9) log(x/3) + logx^2 = 0

10) log(x/3) + logx^2 = log((x/3)*x^2) = log(x^3/3)

11) log(x^3/3) = 0

12) log(x^3/3) = logx^3 - log(1/3)

13) logx^3 - log(1/3) = 0

14) logx^3 = log(1/3)

15) logx^3 = 3logx

16) 3logx = log(1/3)

17) logx = (log(1/3))/3

This is as far as I get, can any spot any mistakes for give some advice.

Thank you.

log is to base 10

Thanks for showing so much work; that's exactly what it takes to get a good answer.

You made a sign error at step 12; and with that corrected, you can get the solution in one more step after 17.

But you did a lot of unnecessary work. Look at step 4, and use the one-to-one property of the log (or, equivalently, raise 10 to the power on each side of the equation). You'll get the solution very soon after doing that.

 

[Ted_Grendy]

I cannot see the sign error I made in step 12 Dr P

Thanks for showing so much work; that's exactly what it takes to get a good answer.

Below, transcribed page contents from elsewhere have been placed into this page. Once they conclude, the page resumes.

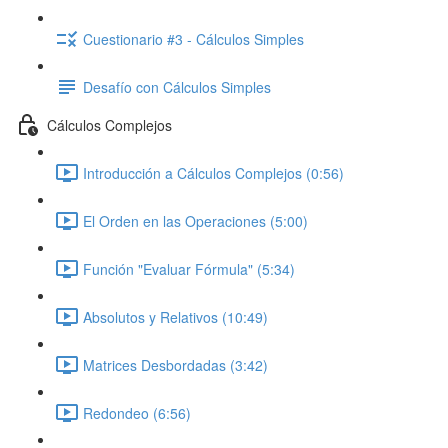
Cuestionario #3 - Cálculos Simples
Desafío con Cálculos Simples
Cálculos Complejos
Introducción a Cálculos Complejos (0:56)
El Orden en las Operaciones (5:00)
Función "Evaluar Fórmula" (5:34)
Absolutos y Relativos (10:49)
Matrices Desbordadas (3:42)
Redondeo (6:56)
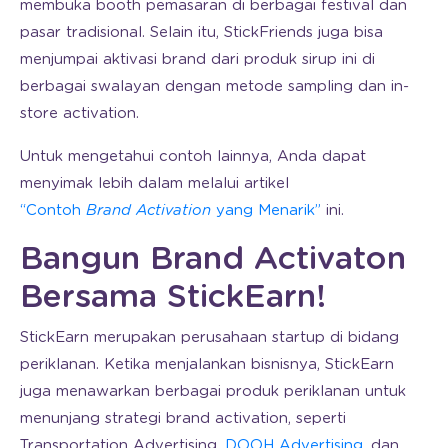
membuka booth pemasaran di berbagai festival dan
pasar tradisional. Selain itu, StickFriends juga bisa
menjumpai aktivasi brand dari produk sirup ini di
berbagai swalayan dengan metode sampling dan in-
store activation.
Untuk mengetahui contoh lainnya, Anda dapat
menyimak lebih dalam melalui artikel
“Contoh
Brand Activation
yang Menarik”
ini.
Bangun Brand Activaton
Bersama StickEarn!
StickEarn merupakan perusahaan startup di bidang
periklanan. Ketika menjalankan bisnisnya, StickEarn
juga menawarkan berbagai produk periklanan untuk
menunjang strategi brand activation, seperti
Transportation Advertising,
DOOH Advertising
, dan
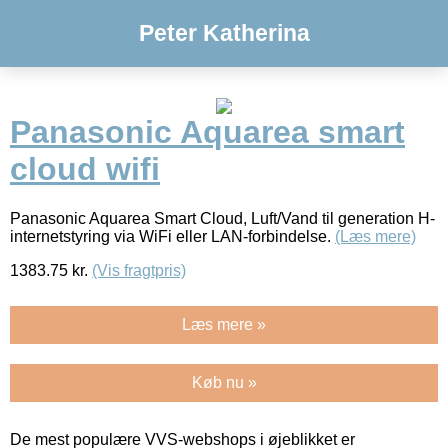
Peter Katherina
Panasonic Aquarea smart
cloud wifi
Panasonic Aquarea Smart Cloud, Luft/Vand til generation H-
internetstyring via WiFi eller LAN-forbindelse.
(Læs mere)
1383.75
kr.
(Vis fragtpris)
Læs mere »
Køb nu »
De mest populære VVS-webshops i øjeblikket er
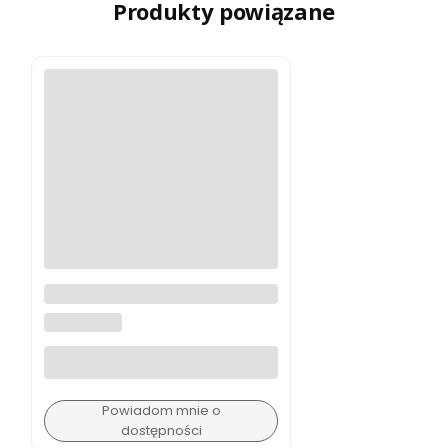
Produkty powiązane
Gimbal Manfrotto MVG300XM
MANFROTTO
Powiadom mnie o
dostępności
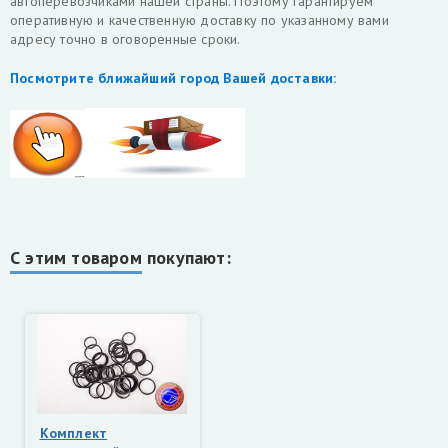
автоперевозчиками нашей страны. Поэтому гарантируем
оперативную и качественную доставку по указанному вами
адресу точно в оговоренные сроки.
Посмотрите ближайший город Вашей доставки:
С этим товаром покупают:
Комплект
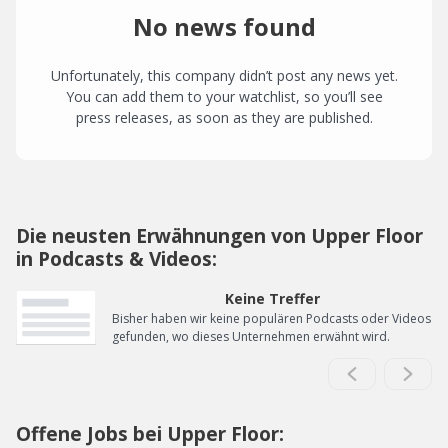
No news found
Unfortunately, this company didn’t post any news yet.
You can add them to your watchlist, so you’ll see
press releases, as soon as they are published.
Die neusten Erwähnungen von Upper Floor
in Podcasts & Videos:
Keine Treffer
Bisher haben wir keine populären Podcasts oder Videos
gefunden, wo dieses Unternehmen erwähnt wird.
Offene Jobs bei Upper Floor:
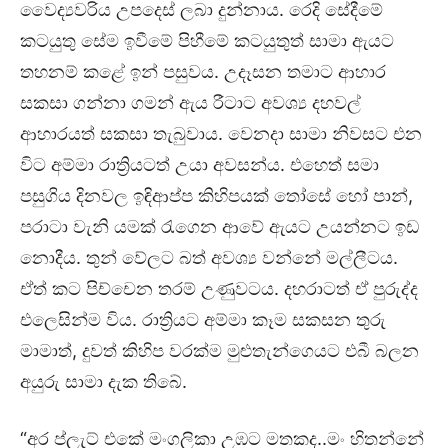
වෛද්‍යවරිය උපදෙස් ලබා දුන්නාය. රෙදි සේදීමේ
කටයුතු සේම ඉවීමේ පිහීමේ කටයුතුත් සාමා ඇයට
තහනම් කළේ ඉන් පසුවය. උදෑසන තමාට ආහාර
සකසා ගන්නා ගමන් ඇය රීටාට අවශ්‍ය දහවල්
ආහාරයත් සකසා තැබුවාය. වෙනදා සාමා නිවසට එන
විට අම්මා රාත්‍රියටත් උයා අවසන්ය. එහෙත් සමා
පසුගිය දිනවල ඉඳිආප්ප කිහිපයක් තෝසේ හෝ පාන්,
පරාටා වැනි යමක් රැගෙන ආවේ ඇයට උයන්නට ඉඩ
නොදීය. තුන් වේලට බත් අවශ්‍ය වන්නේ මල්ලීටය.
ඒත් කට පිච්චෙන තරම් උණුවටය. දහරාටත් ඒ පුරුද්ද
එලෙසින්ම විය. රාත්‍රියට අම්මා කෑම සකසන තුරු
මාමාත්, දුවත් කිහිප වරක්ම මුළුතැන්ගෙයට එබී බලන
අයුරු සාමා දැක තිබේ.
“අර ප්ලැට් එකේ මංගලිකා උඹට මතකද..මං හිතන්නේ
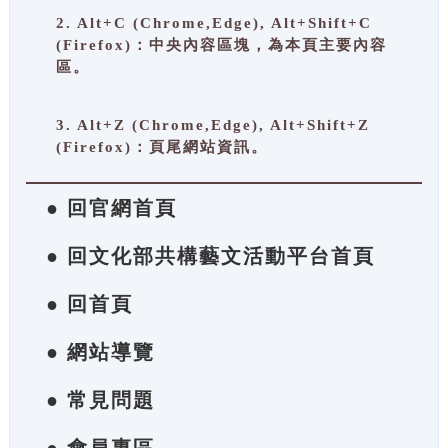
2. Alt+C (Chrome,Edge), Alt+Shift+C
(Firefox)：中央內容區塊，為本頁主要內容
區。
3. Alt+Z (Chrome,Edge), Alt+Shift+Z
(Firefox)：頁尾網站資訊。
● 回官網首頁
● 回文化部共構藝文活動平台首頁
● 回首頁
● 網站導覽
● 常見問題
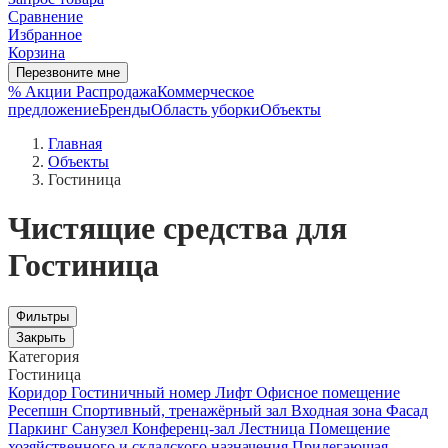
Сравнение
Избранное
Корзина
Перезвоните мне
% Акции
Распродажа
Коммерческое
предложение
Бренды
Область уборки
Объекты
Главная
Объекты
Гостиница
Чистящие средства для
Гостиница
Фильтры
Закрыть
Категория
Гостиница
Коридор
Гостиничный номер
Лифт
Офисное помещение
Ресепшн
Спортивный, тренажёрный зал
Входная зона
Фасад
Паркинг
Санузел
Конференц-зал
Лестница
Помещение
хозяйственного и складского назначения
Прилегающая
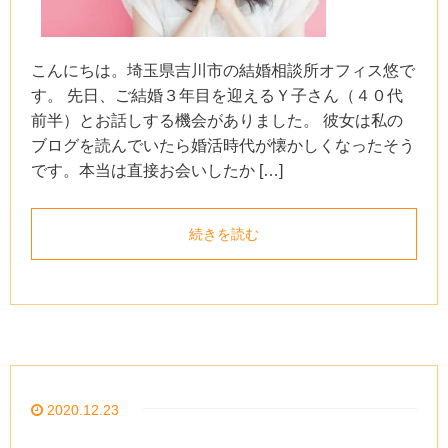
こんにちは。埼玉県吉川市の結婚相談所オフィス悠で
す。 先日、ご結婚３年目を迎えるＹ子さん（４０代
前半）とお話しする機会がありました。 彼女は私の
ブログを読んでいたら婚活時代が懐かしくなったそう
です。本当は直接お会いしたか […]
続きを読む
2020.12.23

You made a sign error at step 12; and with that corrected, you can get the solution in one more step after 17.

But you did a lot of unnecessary work. Look at step 4, and use the one-to-one property of the log (or, equivalently, raise 10 to the power on each side of the equation). You'll get the solution very soon after doing that.

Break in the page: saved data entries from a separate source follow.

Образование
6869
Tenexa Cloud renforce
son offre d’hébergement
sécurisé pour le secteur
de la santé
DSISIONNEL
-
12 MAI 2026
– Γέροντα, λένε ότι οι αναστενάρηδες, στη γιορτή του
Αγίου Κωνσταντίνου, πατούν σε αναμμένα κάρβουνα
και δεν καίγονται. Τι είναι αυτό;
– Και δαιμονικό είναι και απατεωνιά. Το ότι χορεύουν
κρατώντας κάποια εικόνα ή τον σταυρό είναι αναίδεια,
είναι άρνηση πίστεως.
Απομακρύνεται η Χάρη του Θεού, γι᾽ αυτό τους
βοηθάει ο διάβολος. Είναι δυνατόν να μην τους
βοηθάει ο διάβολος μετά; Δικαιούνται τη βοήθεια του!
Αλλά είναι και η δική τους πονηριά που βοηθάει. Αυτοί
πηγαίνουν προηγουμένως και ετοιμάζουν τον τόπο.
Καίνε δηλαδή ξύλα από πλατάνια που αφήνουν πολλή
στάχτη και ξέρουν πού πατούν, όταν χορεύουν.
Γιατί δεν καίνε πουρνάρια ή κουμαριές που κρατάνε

I cannot see the sign error I made in step 12.

Can you explain?

 

[Dr.Peterson]

I cannot see the sign error I made in step 12.

Can you explain?

You're either dividing by 3, or multiplying by 1/3. You aren't dividing by 1/3!

 

[Steven G]

Hello all

I have a really tough log problem. I need to make x the subject of the following:-

4logSqt(x) - log3x = logx^-2

I have had an attempt but I am not sure if this is correct and I could use some help.

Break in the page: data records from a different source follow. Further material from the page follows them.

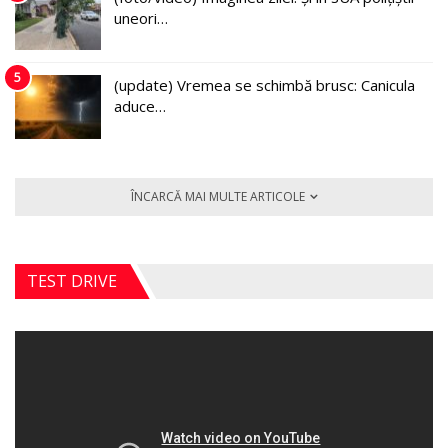
uneori…
5
(update) Vremea se schimbă brusc: Canicula
aduce…
ÎNCARCĂ MAI MULTE ARTICOLE
TEST DRIVE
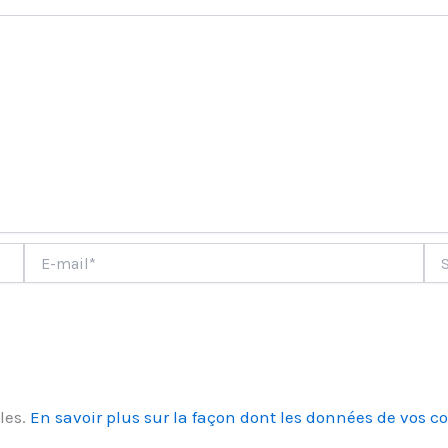
ment
E-
Site
mail*
les.
En savoir plus sur la façon dont les données de vos c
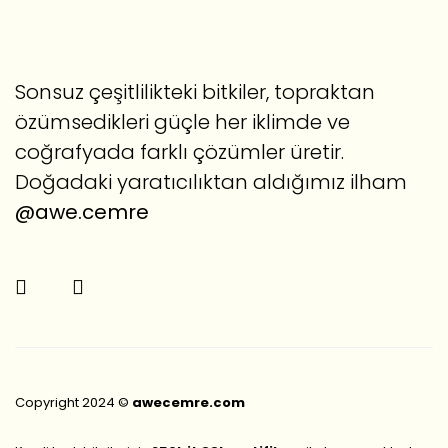
Sonsuz çeşitlilikteki bitkiler, topraktan
özümsedikleri güçle her iklimde ve
coğrafyada farklı çözümler üretir.
Doğadaki yaratıcılıktan aldığımız ilham
@awe.cemre
Copyright 2024 ©
awecemre.com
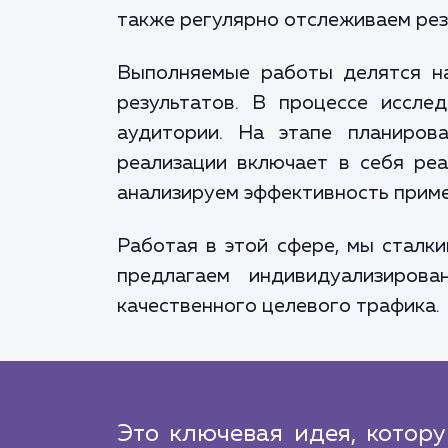
также регулярно отслеживаем рез
Выполняемые работы делятся на 
результатов. В процессе иссле
аудитории. На этапе планиров
реализации включает в себя реа
анализируем эффективность приме
Работая в этой сфере, мы сталк
предлагаем индивидуализиров
качественного целевого трафика.
Это ключевая идея, котор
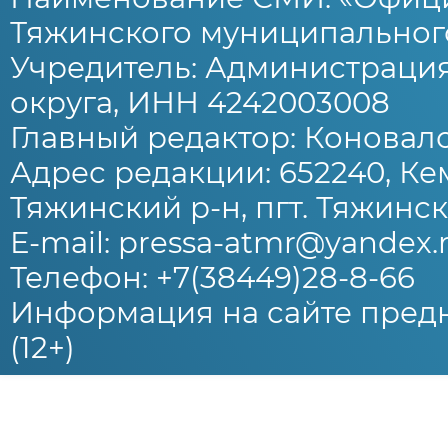
Тяжинского муниципального
Учредитель: Администраци
округа, ИНН 4242003008
Главный редактор: Коновало
Адрес редакции: 652240, Ке
Тяжинский р-н, пгт. Тяжински
E-mail: pressa-atmr@yandex.
Телефон: +7(38449)28-8-66
Информация на сайте предн
(12+)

1) 4logSqt(x) = 4logx^1/2 = logx^1/2 *4 = logx^2

2) logx^2 - log3x = logx^-2

3) logx^2 - log3x = log(x^2/3x) = log(x/3)

4) log(x/3) = logx^-2

5) logx^-2 = -2logx

6) log(x/3) = -2logx

7) log(x/3) + 2logx = 0 (add +2logx to both sides)

8) 2logx = logx^2

9) log(x/3) + logx^2 = 0

10) log(x/3) + logx^2 = log((x/3)*x^2) = log(x^3/3)

11) log(x^3/3) = 0

12) log(x^3/3) = logx^3 - log(1/3)

13) logx^3 - log(1/3) = 0

14) logx^3 = log(1/3)

15) logx^3 = 3logx

16) 3logx = log(1/3)

17) logx = (log(1/3))/3

This is as far as I get, can any spot any mistakes for give some advice.

Thank you.








log is to base 10

After step 4 you had log(x/3) = logx^-2. Since log functions are 1 to 1, you can conclude that (x/3) = x^-2.

Now just solve (x/3) = x^-2 and make sure that you check that the (possible) solutions you get are in fact solutions to the original equations. Why do you need to do this???

 

[lookagain]

This is as far as I get, can any spot any mistakes for give some advice.

Yes, also, you must put more complicated exponents and logarithm arguments inside grouping symbols to be correct:

New steps
-------------

4logSqt(x) - log(3x) = log[x^(-2)]


1) 4logSqt(x) = 4logx^(1/2) = logx^[(1/2)*4] = log(x^2) \(\displaystyle \ \ \ \ \ \ \) **

2) log(x^2) - log(3x) = log[x^(-2)]

3) log(x^2) - log(3x) = log[x^2/(3x)] = log(x/3)

4) log(x/3) = log[x^(-2)]

5) x/3 = x^(-2)

.
.
.

__________________


** The domains of 4logSqt(x) and log(x^2) are different, but you would be checking any candidates in he original equation, anyway.

 

[Ted_Grendy]

Thanks Dr

I cannot see the sign error I made in step 12.

Can you explain?

Thanks Dr

 

[Deleted member 4993]

Hello all

I have a really tough log problem. I need to make x the subject of the following:-
...
11) log(x^3/3) = 0

12) log(x^3/3) = logx^3 - log(1/3)

log(x^3/3) = logx^3 + log(1/3)

or

log(x^3/3) = logx^3 - log(3/1)

This is the sign error Dr.P was referring to in his post (#2).